Tamil Wikipedia volunteers offer to help State’s top universities digitise scholarly works
A group of volunteers who contribute regularly to the free online Tamil Wikipedia are lobbying with the State’s top universities to digitise volumes of Tamil encyclopaedia to make accessible valuable content under open knowledge networks.
“There are various Tamil development agencies and universities that get funded to produce scholarly works in encyclopaedias,” says A. Ravishankar, an active volunteer of Chennai’s network of contributors to Tamil Wikipedia.
“These were initiatives started in the 1960s. So mostly they don’t have digital versions and are not accessible unless you buy the book. There are also many works that are out of print. We are looking to digitise these under open knowledge networks,” he says.

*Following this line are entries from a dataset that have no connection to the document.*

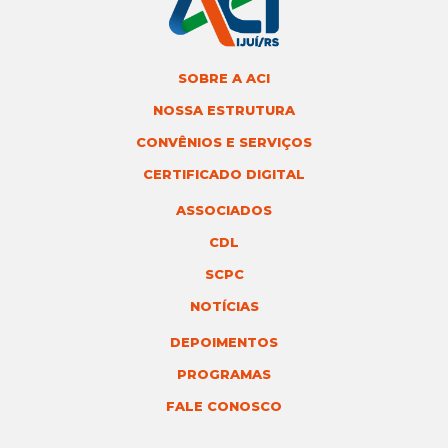
SOBRE A ACI
NOSSA ESTRUTURA
CONVÊNIOS E SERVIÇOS
CERTIFICADO DIGITAL
ASSOCIADOS
CDL
SCPC
NOTÍCIAS
DEPOIMENTOS
PROGRAMAS
FALE CONOSCO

Unlike in Western languages, there are few free online resources for users in Tamil. The biggest free resource is the online encyclopaedia Tamil Wikipedia that recently celebrated its 10 anniversary in the city. It has over 55,000 articles written and edited by over 900 contributors, in an age group ranging from 11 to 77 years.
The transferring of such scholarly works online, under licences such as ‘creative commons’ or other ‘copyleft’ (opposite of copyright) agreements have already started around the world and in India. Recently, the University of Goa released its encyclopaedia in Konkani under the creative commons licence that allows for everyone to share information with proper crediting.
In 2008, Malayalam encyclopaedia ‘Sarvavijnjakosam’ was released under GFDL (GNU Free Documentation Licence) on the website mal.sarva.gov.in.
The task of digitising Tamil encyclopaedias would be labour-intensive even more than cost-intensive, and is an area where the Tamil Wikipedia network can pitch in, volunteers say. “There are no good OCR (optical character readers) for Tamil. So the work will have to be manual, and each of the articles will have to be physically typed. If we take up the work, we can save the universities a lot of money and also open up vast reams of knowledge for the common good,” Ravishankar adds.
The Tamil Wikipedia network has asked its volunteers to spread the message at all possible venues to free up knowledge. “You cannot lock up knowledge in books any more,” Ravishankar says. “It is time to free it for the world to read.”